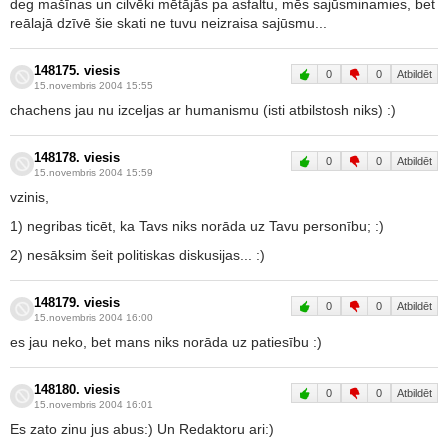
deg mašīnas un cilvēki mētājās pa asfaltu, mēs sajūsminamies, bet
reālajā dzīvē šie skati ne tuvu neizraisa sajūsmu...
148175. viesis
0
0
Atbildēt
15.novembris 2004 15:55
chachens jau nu izceljas ar humanismu (isti atbilstosh niks) :)
148178. viesis
0
0
Atbildēt
15.novembris 2004 15:59
vzinis,
1) negribas ticēt, ka Tavs niks norāda uz Tavu personību; :)
2) nesāksim šeit politiskas diskusijas... :)
148179. viesis
0
0
Atbildēt
15.novembris 2004 16:00
es jau neko, bet mans niks norāda uz patiesību :)
148180. viesis
0
0
Atbildēt
15.novembris 2004 16:01
Es zato zinu jus abus:) Un Redaktoru ari:)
========================
TO DO
Working through the records, find each line containing the word "viesis" and copy it.

SOLUTION BELOW
148175. viesis
148178. viesis
148179. viesis
148180. viesis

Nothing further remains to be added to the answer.